START INPUT MATERIAL

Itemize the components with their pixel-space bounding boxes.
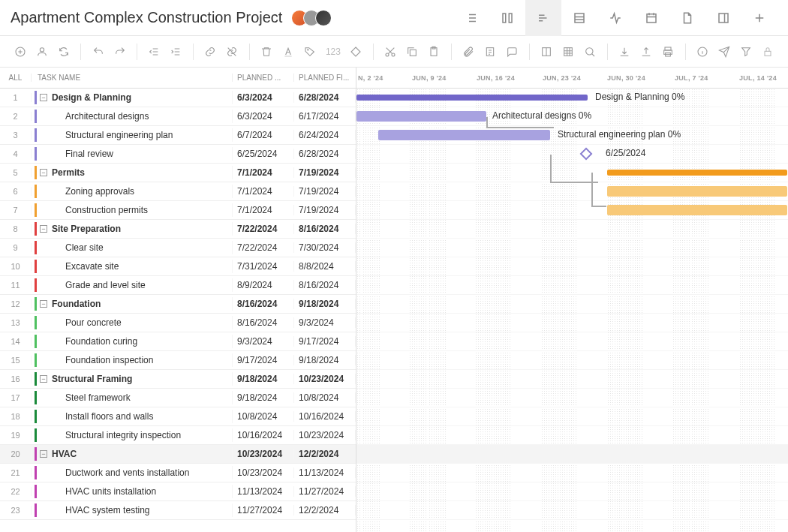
gantt-bar[interactable]	[378, 130, 550, 140]
table-row[interactable]: 5 −Permits 7/1/2024 7/19/2024	[0, 164, 356, 182]
list-view-button[interactable]	[453, 0, 489, 36]
text-color-button[interactable]	[279, 41, 298, 62]
gantt-row[interactable]: 6/25/2024	[356, 145, 788, 164]
avatar[interactable]	[315, 10, 332, 26]
table-row[interactable]: 22 HVAC units installation 11/13/2024 11…	[0, 482, 356, 501]
table-row[interactable]: 7 Construction permits 7/1/2024 7/19/202…	[0, 201, 356, 220]
gantt-row[interactable]	[356, 201, 788, 220]
table-row[interactable]: 21 Ductwork and vents installation 10/23…	[0, 464, 356, 482]
link-button[interactable]	[201, 41, 220, 62]
gantt-row[interactable]	[356, 407, 788, 426]
gantt-row[interactable]	[356, 314, 788, 332]
table-row[interactable]: 16 −Structural Framing 9/18/2024 10/23/2…	[0, 370, 356, 389]
gantt-row[interactable]	[356, 295, 788, 314]
table-row[interactable]: 14 Foundation curing 9/3/2024 9/17/2024	[0, 332, 356, 351]
redo-button[interactable]	[110, 41, 129, 62]
grid-button[interactable]	[559, 41, 578, 62]
gantt-bar[interactable]	[607, 186, 787, 197]
gantt-bar[interactable]	[356, 111, 486, 122]
milestone-marker[interactable]	[580, 148, 593, 161]
diamond-milestone-button[interactable]	[347, 41, 365, 62]
gantt-row[interactable]	[356, 482, 788, 501]
add-view-button[interactable]	[741, 0, 777, 36]
table-row[interactable]: 23 HVAC system testing 11/27/2024 12/2/2…	[0, 501, 356, 520]
paste-button[interactable]	[425, 41, 444, 62]
undo-button[interactable]	[89, 41, 107, 62]
table-row[interactable]: 11 Grade and level site 8/9/2024 8/16/20…	[0, 276, 356, 295]
gantt-row[interactable]: Design & Planning 0%	[356, 89, 788, 107]
table-row[interactable]: 2 Architectural designs 6/3/2024 6/17/20…	[0, 107, 356, 126]
col-header-finish[interactable]: PLANNED FI...	[294, 74, 356, 82]
gantt-bar[interactable]	[356, 95, 588, 101]
table-row[interactable]: 18 Install floors and walls 10/8/2024 10…	[0, 407, 356, 426]
gantt-row[interactable]	[356, 220, 788, 239]
gantt-row[interactable]	[356, 501, 788, 520]
col-header-name[interactable]: TASK NAME	[32, 74, 233, 82]
calendar-view-button[interactable]	[633, 0, 669, 36]
note-button[interactable]	[481, 41, 500, 62]
gantt-row[interactable]	[356, 389, 788, 407]
table-row[interactable]: 9 Clear site 7/22/2024 7/30/2024	[0, 239, 356, 257]
activity-view-button[interactable]	[597, 0, 633, 36]
table-row[interactable]: 3 Structural engineering plan 6/7/2024 6…	[0, 126, 356, 145]
collapse-icon[interactable]: −	[40, 94, 47, 101]
send-button[interactable]	[715, 41, 734, 62]
columns-button[interactable]	[537, 41, 556, 62]
cut-button[interactable]	[381, 41, 400, 62]
avatar-group[interactable]	[296, 10, 332, 26]
tag-button[interactable]	[301, 41, 320, 62]
attach-button[interactable]	[459, 41, 478, 62]
collapse-icon[interactable]: −	[40, 225, 47, 233]
gantt-row[interactable]	[356, 426, 788, 445]
print-button[interactable]	[659, 41, 678, 62]
upload-button[interactable]	[637, 41, 656, 62]
gantt-row[interactable]	[356, 370, 788, 389]
gantt-bar[interactable]	[607, 205, 787, 215]
gantt-view-button[interactable]	[525, 0, 561, 36]
gantt-chart[interactable]: N, 2 '24JUN, 9 '24JUN, 16 '24JUN, 23 '24…	[356, 68, 788, 532]
unlink-button[interactable]	[223, 41, 242, 62]
table-row[interactable]: 1 −Design & Planning 6/3/2024 6/28/2024	[0, 89, 356, 107]
assign-button[interactable]	[32, 41, 51, 62]
table-row[interactable]: 19 Structural integrity inspection 10/16…	[0, 426, 356, 445]
collapse-icon[interactable]: −	[40, 300, 47, 308]
copy-button[interactable]	[403, 41, 422, 62]
gantt-row[interactable]	[356, 257, 788, 276]
gantt-row[interactable]	[356, 182, 788, 201]
download-button[interactable]	[615, 41, 634, 62]
col-header-start[interactable]: PLANNED ...	[233, 74, 294, 82]
outdent-button[interactable]	[145, 41, 164, 62]
collapse-icon[interactable]: −	[40, 450, 47, 458]
col-header-all[interactable]: ALL	[0, 74, 32, 82]
panel-view-button[interactable]	[705, 0, 741, 36]
delete-button[interactable]	[257, 41, 276, 62]
comment-button[interactable]	[503, 41, 522, 62]
sync-button[interactable]	[54, 41, 73, 62]
table-row[interactable]: 13 Pour concrete 8/16/2024 9/3/2024	[0, 314, 356, 332]
table-view-button[interactable]	[561, 0, 597, 36]
gantt-row[interactable]	[356, 445, 788, 464]
gantt-row[interactable]	[356, 239, 788, 257]
gantt-row[interactable]	[356, 276, 788, 295]
table-row[interactable]: 4 Final review 6/25/2024 6/28/2024	[0, 145, 356, 164]
document-view-button[interactable]	[669, 0, 705, 36]
indent-button[interactable]	[167, 41, 185, 62]
table-row[interactable]: 8 −Site Preparation 7/22/2024 8/16/2024	[0, 220, 356, 239]
add-task-button[interactable]	[11, 41, 29, 62]
table-row[interactable]: 12 −Foundation 8/16/2024 9/18/2024	[0, 295, 356, 314]
gantt-row[interactable]: Architectural designs 0%	[356, 107, 788, 126]
table-row[interactable]: 6 Zoning approvals 7/1/2024 7/19/2024	[0, 182, 356, 201]
gantt-row[interactable]	[356, 332, 788, 351]
table-row[interactable]: 15 Foundation inspection 9/17/2024 9/18/…	[0, 351, 356, 370]
gantt-row[interactable]	[356, 464, 788, 482]
table-row[interactable]: 17 Steel framework 9/18/2024 10/8/2024	[0, 389, 356, 407]
info-button[interactable]	[693, 41, 712, 62]
gantt-row[interactable]	[356, 164, 788, 182]
gantt-row[interactable]: Structural engineering plan 0%	[356, 126, 788, 145]
table-row[interactable]: 20 −HVAC 10/23/2024 12/2/2024	[0, 445, 356, 464]
collapse-icon[interactable]: −	[40, 169, 47, 176]
table-row[interactable]: 10 Excavate site 7/31/2024 8/8/2024	[0, 257, 356, 276]
filter-button[interactable]	[737, 41, 756, 62]
collapse-icon[interactable]: −	[40, 375, 47, 383]
board-view-button[interactable]	[489, 0, 525, 36]
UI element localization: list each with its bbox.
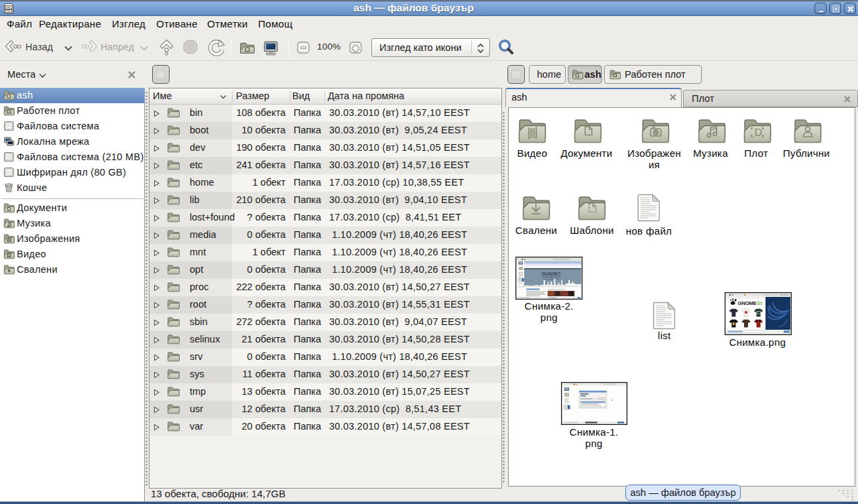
svg-text:GNOME: GNOME	[738, 300, 757, 306]
svg-text:GUADEC: GUADEC	[542, 271, 560, 276]
svg-text:St: St	[757, 300, 762, 306]
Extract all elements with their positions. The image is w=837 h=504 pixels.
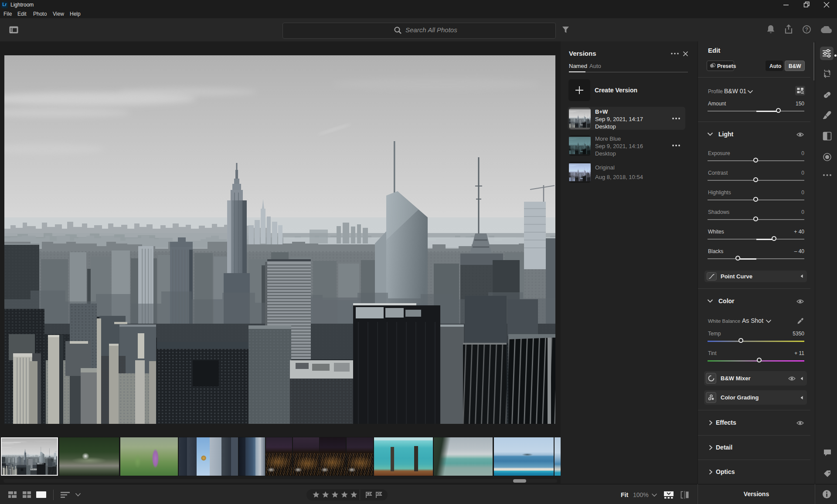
svg-text:?: ? — [805, 27, 808, 33]
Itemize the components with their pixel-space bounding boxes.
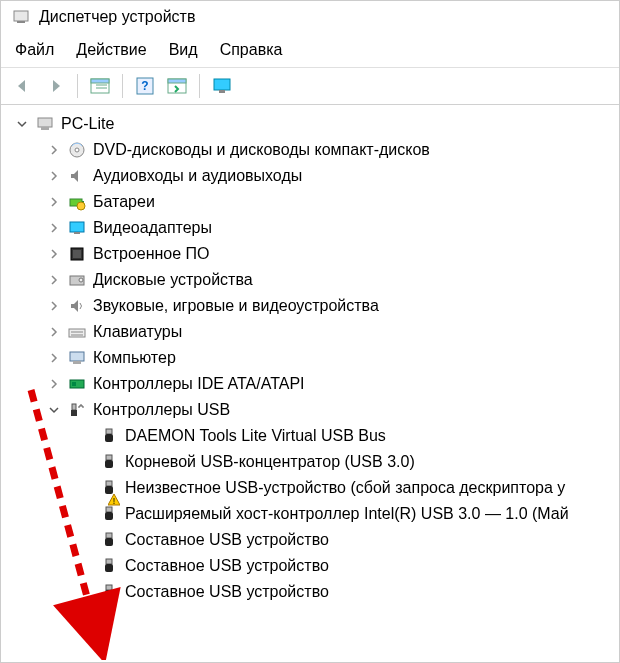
chevron-right-icon[interactable]: [47, 195, 61, 209]
svg-rect-11: [219, 90, 225, 93]
chevron-right-icon[interactable]: [47, 273, 61, 287]
chevron-right-icon[interactable]: [47, 143, 61, 157]
toolbar-separator: [77, 74, 78, 98]
svg-rect-3: [91, 79, 109, 83]
usbplug-icon: [99, 530, 119, 550]
svg-rect-45: [106, 559, 112, 564]
svg-rect-38: [106, 481, 112, 486]
tree-category-label: Батареи: [93, 193, 155, 211]
svg-rect-32: [72, 404, 76, 410]
tree-device[interactable]: Корневой USB-концентратор (USB 3.0): [7, 449, 619, 475]
svg-rect-9: [168, 79, 186, 83]
tree-category-label: Контроллеры IDE ATA/ATAPI: [93, 375, 305, 393]
tree-device[interactable]: Расширяемый хост-контроллер Intel(R) USB…: [7, 501, 619, 527]
toolbar: ?: [1, 68, 619, 105]
svg-rect-35: [105, 434, 113, 442]
tree-category[interactable]: Клавиатуры: [7, 319, 619, 345]
menubar: Файл Действие Вид Справка: [1, 33, 619, 68]
svg-rect-29: [73, 361, 81, 364]
device-tree: PC-Lite DVD-дисководы и дисководы компак…: [1, 105, 619, 611]
svg-rect-36: [106, 455, 112, 460]
svg-rect-10: [214, 79, 230, 90]
forward-button[interactable]: [41, 72, 69, 100]
chevron-down-icon[interactable]: [47, 403, 61, 417]
tree-device[interactable]: Составное USB устройство: [7, 553, 619, 579]
tree-category[interactable]: Встроенное ПО: [7, 241, 619, 267]
tree-category[interactable]: Контроллеры USB: [7, 397, 619, 423]
tree-root-label: PC-Lite: [61, 115, 114, 133]
tree-category-label: DVD-дисководы и дисководы компакт-дисков: [93, 141, 430, 159]
tree-category[interactable]: Контроллеры IDE ATA/ATAPI: [7, 371, 619, 397]
svg-rect-19: [70, 222, 84, 232]
chevron-right-icon[interactable]: [47, 169, 61, 183]
firmware-icon: [67, 244, 87, 264]
tree-category[interactable]: Аудиовходы и аудиовыходы: [7, 163, 619, 189]
svg-rect-37: [105, 460, 113, 468]
ide-icon: [67, 374, 87, 394]
chevron-right-icon[interactable]: [47, 377, 61, 391]
svg-text:!: !: [113, 496, 116, 506]
tree-category[interactable]: DVD-дисководы и дисководы компакт-дисков: [7, 137, 619, 163]
usbplug-icon: [99, 452, 119, 472]
svg-point-15: [75, 148, 79, 152]
svg-rect-44: [105, 538, 113, 546]
svg-text:?: ?: [141, 79, 148, 93]
tree-device[interactable]: !Неизвестное USB-устройство (сбой запрос…: [7, 475, 619, 501]
toolbar-separator: [122, 74, 123, 98]
monitor-button[interactable]: [208, 72, 236, 100]
tree-device-label: Составное USB устройство: [125, 531, 329, 549]
svg-rect-39: [105, 486, 113, 494]
scan-hardware-button[interactable]: [163, 72, 191, 100]
svg-rect-28: [70, 352, 84, 361]
menu-help[interactable]: Справка: [220, 41, 283, 59]
tree-device-label: Составное USB устройство: [125, 557, 329, 575]
svg-rect-20: [74, 232, 80, 234]
menu-view[interactable]: Вид: [169, 41, 198, 59]
chevron-down-icon[interactable]: [15, 117, 29, 131]
usbplug-icon: [99, 504, 119, 524]
svg-rect-43: [106, 533, 112, 538]
sound-icon: [67, 296, 87, 316]
chevron-right-icon[interactable]: [47, 351, 61, 365]
chevron-right-icon[interactable]: [47, 325, 61, 339]
tree-category[interactable]: Компьютер: [7, 345, 619, 371]
tree-category[interactable]: Видеоадаптеры: [7, 215, 619, 241]
tree-category-label: Дисковые устройства: [93, 271, 253, 289]
menu-file[interactable]: Файл: [15, 41, 54, 59]
tree-device[interactable]: Составное USB устройство: [7, 579, 619, 605]
svg-rect-31: [72, 382, 76, 386]
tree-root[interactable]: PC-Lite: [7, 111, 619, 137]
tree-device-label: Неизвестное USB-устройство (сбой запроса…: [125, 479, 565, 497]
back-button[interactable]: [9, 72, 37, 100]
tree-category[interactable]: Батареи: [7, 189, 619, 215]
keyboard-icon: [67, 322, 87, 342]
chevron-right-icon[interactable]: [47, 247, 61, 261]
svg-rect-47: [106, 585, 112, 590]
chevron-right-icon[interactable]: [47, 221, 61, 235]
tree-category[interactable]: Звуковые, игровые и видеоустройства: [7, 293, 619, 319]
svg-rect-42: [105, 512, 113, 520]
tree-category[interactable]: Дисковые устройства: [7, 267, 619, 293]
svg-rect-48: [105, 590, 113, 598]
app-icon: [11, 7, 31, 27]
svg-rect-0: [14, 11, 28, 21]
svg-rect-46: [105, 564, 113, 572]
help-button[interactable]: ?: [131, 72, 159, 100]
chevron-right-icon[interactable]: [47, 299, 61, 313]
tree-category-label: Звуковые, игровые и видеоустройства: [93, 297, 379, 315]
window-title: Диспетчер устройств: [39, 8, 195, 26]
show-hidden-button[interactable]: [86, 72, 114, 100]
tree-category-label: Компьютер: [93, 349, 176, 367]
tree-device-label: Составное USB устройство: [125, 583, 329, 601]
menu-action[interactable]: Действие: [76, 41, 146, 59]
toolbar-separator: [199, 74, 200, 98]
svg-rect-41: [106, 507, 112, 512]
svg-rect-13: [41, 127, 49, 130]
tree-device[interactable]: DAEMON Tools Lite Virtual USB Bus: [7, 423, 619, 449]
tree-category-label: Контроллеры USB: [93, 401, 230, 419]
svg-rect-33: [71, 410, 77, 416]
svg-rect-25: [69, 329, 85, 337]
computer-icon: [67, 348, 87, 368]
display-icon: [67, 218, 87, 238]
tree-device[interactable]: Составное USB устройство: [7, 527, 619, 553]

END INPUT MATERIAL

▶ YOUR ASSIGNMENT:
Apply a filter for "help" to the entries and show each line that passes.

▶ RESPONSE BOX:
menu-help[interactable]: Справка: [220, 41, 283, 59]
help-button[interactable]: ?: [131, 72, 159, 100]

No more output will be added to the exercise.